Adafruit Receives Demand Letter from Fenwick Legal Counsel on Behalf of Flux.ai
blog.adafruit.com448 points by semanser 7 hours ago
448 points by semanser 7 hours ago
hi everyone, its me 'ladyada. we're very much looking forward to telling our story, i have reached out to the founder of flux.ai (Matthias Wagner - Founder & CEO at Flux), in hopes we can resolve this together and set a good example for the community. looking forward to maybe seeing this resolved on a podcast together, or something
(somewhat) unrelated to this kerfuffle, but I can say I've ordered thousands of dollars of stuff from Adafruit, and the quality of the electronics, the speed of shipping, the prices, and the customer service have been consistently outstanding.
Hope common sense prevails and Adafruit can go back to doing what it does best instead of dealing with this (IMO) distraction.

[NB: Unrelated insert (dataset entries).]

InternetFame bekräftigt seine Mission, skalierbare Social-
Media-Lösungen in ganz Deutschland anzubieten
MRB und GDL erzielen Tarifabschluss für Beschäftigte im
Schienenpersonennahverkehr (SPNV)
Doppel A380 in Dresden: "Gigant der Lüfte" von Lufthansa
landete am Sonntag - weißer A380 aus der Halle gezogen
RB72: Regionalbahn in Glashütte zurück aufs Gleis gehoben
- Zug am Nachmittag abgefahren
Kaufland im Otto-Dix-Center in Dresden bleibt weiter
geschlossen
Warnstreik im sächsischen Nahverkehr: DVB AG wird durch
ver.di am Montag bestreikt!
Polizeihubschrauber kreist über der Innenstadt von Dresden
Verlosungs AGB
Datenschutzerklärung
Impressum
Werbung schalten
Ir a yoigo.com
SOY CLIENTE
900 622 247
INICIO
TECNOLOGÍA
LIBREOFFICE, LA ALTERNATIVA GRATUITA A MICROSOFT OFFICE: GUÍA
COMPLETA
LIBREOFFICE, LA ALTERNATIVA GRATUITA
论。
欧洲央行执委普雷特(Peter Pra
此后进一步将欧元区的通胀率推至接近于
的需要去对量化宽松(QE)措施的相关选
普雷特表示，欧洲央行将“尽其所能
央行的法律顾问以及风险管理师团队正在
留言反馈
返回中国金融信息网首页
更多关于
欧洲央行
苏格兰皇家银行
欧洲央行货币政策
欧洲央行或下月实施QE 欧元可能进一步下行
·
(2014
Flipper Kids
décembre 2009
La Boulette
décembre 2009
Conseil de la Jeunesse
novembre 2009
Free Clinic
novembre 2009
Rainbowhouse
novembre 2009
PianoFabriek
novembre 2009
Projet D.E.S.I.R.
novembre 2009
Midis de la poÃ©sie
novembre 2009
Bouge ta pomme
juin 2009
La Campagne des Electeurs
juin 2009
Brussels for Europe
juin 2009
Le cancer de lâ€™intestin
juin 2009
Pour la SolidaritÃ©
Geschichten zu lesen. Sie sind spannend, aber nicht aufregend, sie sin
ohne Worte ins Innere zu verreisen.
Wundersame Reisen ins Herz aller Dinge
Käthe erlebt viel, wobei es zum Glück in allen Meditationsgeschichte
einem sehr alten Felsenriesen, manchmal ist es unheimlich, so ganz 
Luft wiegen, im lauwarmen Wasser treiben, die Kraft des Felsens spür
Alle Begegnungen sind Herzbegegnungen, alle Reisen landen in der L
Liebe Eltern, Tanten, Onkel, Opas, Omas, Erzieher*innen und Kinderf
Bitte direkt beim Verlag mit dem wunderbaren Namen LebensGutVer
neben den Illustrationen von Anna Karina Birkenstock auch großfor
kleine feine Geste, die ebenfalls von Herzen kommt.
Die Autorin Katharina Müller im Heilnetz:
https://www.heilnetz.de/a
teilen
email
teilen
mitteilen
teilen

Adafruit's documentation and software maintenance is also top notch. I just built a new project using an ancient, no-longer-sold Adafruit PiTFT Plus which I had in my parts bin. Their software installer worked great on latest PiOS, and their data sheets had all the dimensions I needed. Outstanding.
Good luck! Big fan of your work for many, many years. Thank you for the amazing resource that is Adafruit.
Adafruit probably did a review of AI PCB tools. I've used Flux.ai before; it was a pretty bad experience. After about 50-100$ in tokens a couple of times, I couldn't get more than a couple of simple components on the schematic. And not in sensible positions.
The product just grinds tokens for little return, in my opinion. I had far better luck wiring together KiCad MCP, SKIDL. There are some AI-driven autorouters out there now. Placement is probably the big issue that needs to be solved now. I could only get about 80% of what I wanted together with my hacky workflow.
This is exactly my experience, wasted $60 trying to get it to make something. The founder sent an automated AI email about setting up a time to meet and go through it then ghosted me at the meeting time.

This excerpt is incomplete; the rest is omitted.